Thursday, May 18, 2006

"I'm still in here...somewhere."


Today was a very difficult, emotional day. My mother in law Yvonne (in the picture to the left with my son Carter) has early onset of Alzheimer's disease. I've been touched by this disease because Justin and I are the closest family around her that can be there for her and help her. She does have a son close by too by he's so wrapped up in his own life that he doesn't even acknowlege her. And well she has two other kids that are extremely busy out in Ontario. So it's me and Justin and the kids. We've been on a long road trying to get Yvonne help and it came and once it came it all happened so fast. She was put on the emergency list to go into a dementia care cottage. Because the waiting list is so long you have to accept the offer and move within two days. Because of Justin's work schedule and what not he couldn't be there to move her in so I took her down. I think in the end it was better that I did it because it was emotional enough being my mother in law, I don't know what would have happened emotionally if it was my own flesh and blood. I was teary the whole time. It was a reality as to what her life is going to be like from this day forward and it's heartbreaking. Even though I'm on bedrest I thought tough it I'll rest there and I did, it was quite comfy and felt like home. I had to take her to the doctor in the afternoon so I brought Emily to the home to see what it was like and where Grams was going to be living. Then Justin came home and we thought it would be nice to show Grams how close we are and just pop in to say "goodnight" . Oh did her face light up. She was just glowing when her son walked through the doors.

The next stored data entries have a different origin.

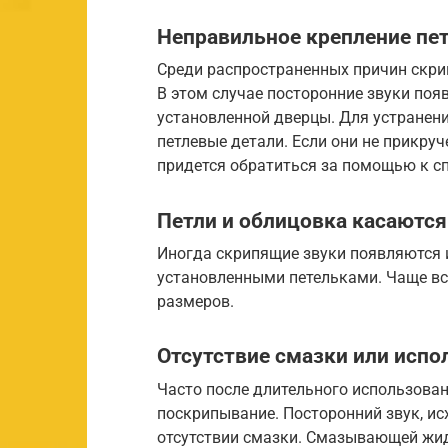
Неправильное крепление пет
Среди распространенных причин скри
В этом случае посторонние звуки поя
установленной дверцы. Для устранен
петлевые детали. Если они не прикруч
придется обратиться за помощью к с
Петли и облицовка касаются
Иногда скрипящие звуки появляются и
установленными петельками. Чаще все
размеров.
Отсутствие смазки или испо
Часто после длительного использован
поскрипывание. Посторонний звук, ис
отсутствии смазки. Смазывающей жид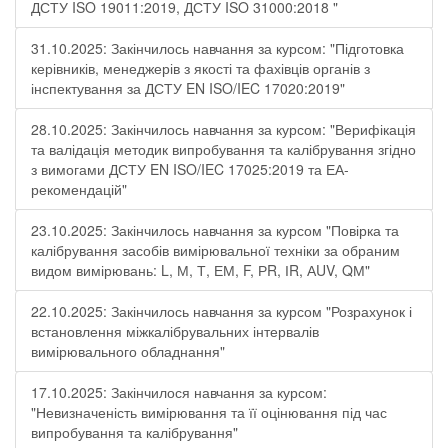
ДСТУ ISO 19011:2019, ДСТУ ISO 31000:2018 "
31.10.2025: Закінчилось навчання за курсом: "Підготовка
керівників, менеджерів з якості та фахівців органів з
інспектування за ДСТУ EN ISO/IEC 17020:2019"
28.10.2025: Закінчилось навчання за курсом: "Верифікація
та валідація методик випробування та калібрування згідно
з вимогами ДСТУ EN ISO/IEC 17025:2019 та ЕА-
рекомендацій"
23.10.2025: Закінчилось навчання за курсом "Повірка та
калібрування засобів вимірювальної техніки за обраним
видом вимірювань: L, М, Т, ЕМ, F, РR, ІR, АUV, QМ"
22.10.2025: Закінчилось навчання за курсом "Розрахунок і
встановлення міжкалібрувальних інтервалів
вимірювального обладнання"
17.10.2025: Закінчилося навчання за курсом:
"Невизначеність вимірювання та її оцінювання під час
випробування та калібрування"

The thing that's the saddest about the disease is that they slowly seem like they are moving out yet they are still there, you know. We were talking to a gentleman with quite progressive alzheimer's and he looked at you like he knew what he was talking about in his mind or what he wanted to say but he just couldn't get it out. Instead of asking our name like "So what is your name" he would say "so your name leaves in the hamburger". The one thing he was able to get out was "please come see". It made us all tear up because we then realized that this was going to happen to Justin's mom sooner than later. Today when I was helping her unpack and visiting with the nurses she thought I was her daughter and that Justin was her son in law, and then later on she was telling the nurses she had three sons and named two of them and forgot the third and was so sad cuz she couldn't remember the name. It was just heartbreaking.

Out of all this heartache, Yvonne is still smiling. I mean some days she is finding it hard to cope and shows it but for the most part she has such a strong feeling and belief that God is hugging her the whole time. It's amazing to see her hold such faith during this war she's battling in her mind. I mean if it were me I'd be cursing...she is praising God that something good will come from this. She's just an inspiration.

Can I ask for a few more prayers. I would like to pray for Yvonne, she is only 55 and having to go through all this and it has to be scarey for her. Also for all the others dealing with alzheimers that they all find comfort and peace. Help them to not be forgotten as they are still in there....somewhere!!

1 comment:

SarahJ said...

I cannot imagine how hard that must be. I have two friends right now that are going through the same thing with their grandma's and they say it is just heartbreaking. One of my friends grandmas forgets she has put pants on so some days she will put on two or three pairs. While kinda of humerous, also very sad.

So anyways, Justin's mom will definately be in our prayers as will your family because I know that watching someone slowly slip away is a very hard thing to go through. We love you guys!